What you write should be the line containing "Đội ngũ giáo" followed by every line after it to the end of the listing, exactly as given, and nothing more.

── Given records

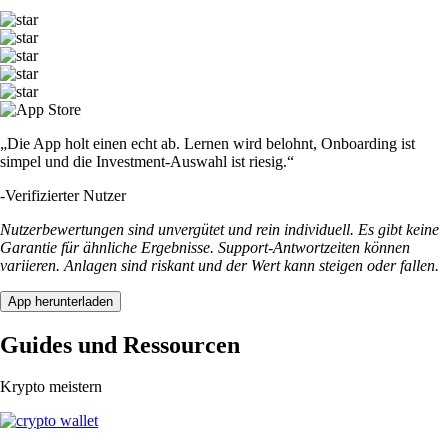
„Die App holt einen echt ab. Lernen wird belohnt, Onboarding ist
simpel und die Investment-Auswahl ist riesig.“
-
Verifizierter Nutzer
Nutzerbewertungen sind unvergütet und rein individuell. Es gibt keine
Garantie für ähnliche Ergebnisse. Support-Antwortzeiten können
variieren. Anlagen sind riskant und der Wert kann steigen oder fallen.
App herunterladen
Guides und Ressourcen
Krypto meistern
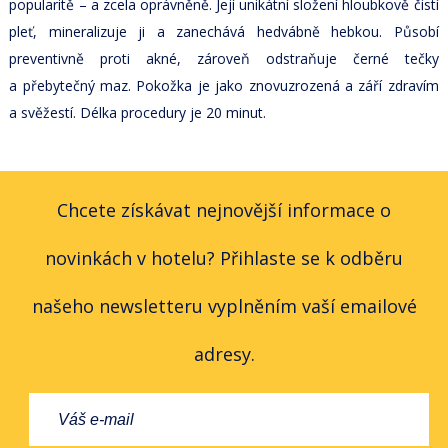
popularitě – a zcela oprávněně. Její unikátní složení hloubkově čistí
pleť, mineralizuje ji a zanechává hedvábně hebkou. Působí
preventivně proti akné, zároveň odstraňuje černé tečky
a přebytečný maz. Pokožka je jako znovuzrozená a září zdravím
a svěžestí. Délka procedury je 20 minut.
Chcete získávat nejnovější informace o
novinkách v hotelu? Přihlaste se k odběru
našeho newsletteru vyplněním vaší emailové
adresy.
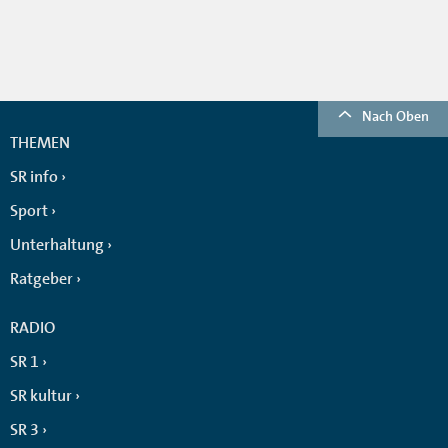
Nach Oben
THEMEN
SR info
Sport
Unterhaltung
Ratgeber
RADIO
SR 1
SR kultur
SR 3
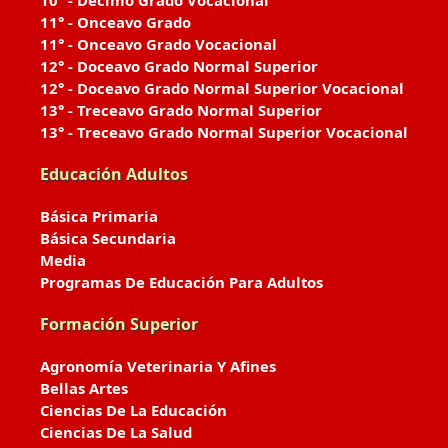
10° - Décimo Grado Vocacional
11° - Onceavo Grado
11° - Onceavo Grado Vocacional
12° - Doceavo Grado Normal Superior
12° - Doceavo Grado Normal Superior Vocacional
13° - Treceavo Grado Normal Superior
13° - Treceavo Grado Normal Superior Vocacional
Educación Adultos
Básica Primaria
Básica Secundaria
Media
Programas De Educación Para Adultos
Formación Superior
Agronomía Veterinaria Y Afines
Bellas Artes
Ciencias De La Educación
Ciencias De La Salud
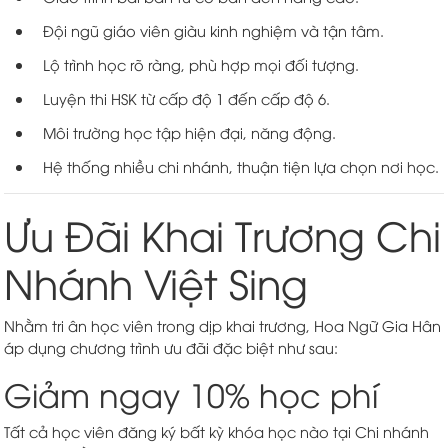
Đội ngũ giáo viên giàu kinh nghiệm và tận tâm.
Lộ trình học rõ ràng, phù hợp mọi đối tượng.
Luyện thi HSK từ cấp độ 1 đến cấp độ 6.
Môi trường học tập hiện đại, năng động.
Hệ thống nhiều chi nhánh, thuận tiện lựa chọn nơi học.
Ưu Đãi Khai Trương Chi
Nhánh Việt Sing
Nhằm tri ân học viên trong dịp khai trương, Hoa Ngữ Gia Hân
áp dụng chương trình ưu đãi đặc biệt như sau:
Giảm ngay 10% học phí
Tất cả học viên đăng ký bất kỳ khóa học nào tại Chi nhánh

────

* **Completed task**
Đội ngũ giáo viên giàu kinh nghiệm và tận tâm.
Lộ trình học rõ ràng, phù hợp mọi đối tượng.
Luyện thi HSK từ cấp độ 1 đến cấp độ 6.
Môi trường học tập hiện đại, năng động.
Hệ thống nhiều chi nhánh, thuận tiện lựa chọn nơi học.
Ưu Đãi Khai Trương Chi
Nhánh Việt Sing
Nhằm tri ân học viên trong dịp khai trương, Hoa Ngữ Gia Hân
áp dụng chương trình ưu đãi đặc biệt như sau:
Giảm ngay 10% học phí
Tất cả học viên đăng ký bất kỳ khóa học nào tại Chi nhánh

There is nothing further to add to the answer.